### PROBLEM TO WORK ON
When the string "MotoGP" appears in a line of the records, show the whole line.

### Page-level text extractions
--- START ---

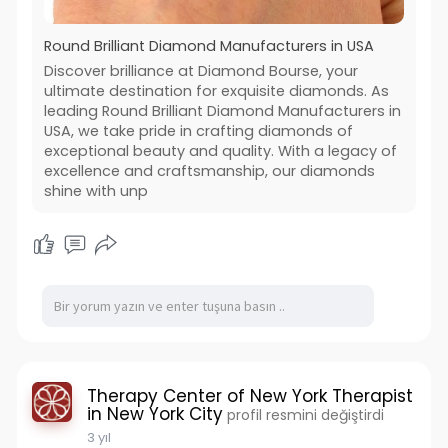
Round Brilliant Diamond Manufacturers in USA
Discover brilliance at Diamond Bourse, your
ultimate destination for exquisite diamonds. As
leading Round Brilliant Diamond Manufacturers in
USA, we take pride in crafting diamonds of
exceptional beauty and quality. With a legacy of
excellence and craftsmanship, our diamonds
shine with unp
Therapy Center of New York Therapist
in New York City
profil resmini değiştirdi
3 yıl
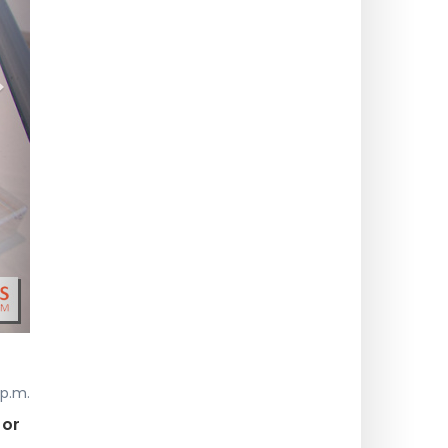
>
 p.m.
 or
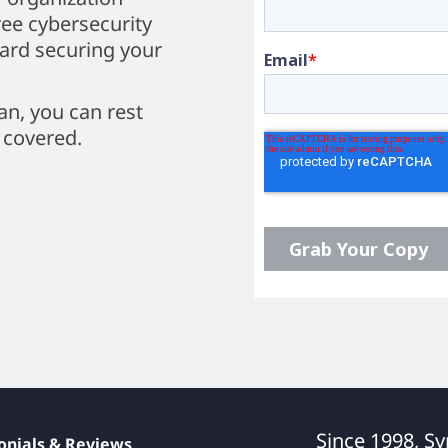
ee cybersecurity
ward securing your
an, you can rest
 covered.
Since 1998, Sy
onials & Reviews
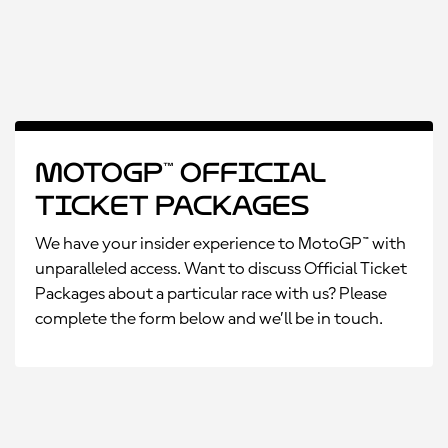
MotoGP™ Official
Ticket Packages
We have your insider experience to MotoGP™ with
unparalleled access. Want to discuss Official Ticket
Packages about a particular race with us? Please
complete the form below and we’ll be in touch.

--- END ---

### YOUR SOLUTION
MotoGP™ Official
We have your insider experience to MotoGP™ with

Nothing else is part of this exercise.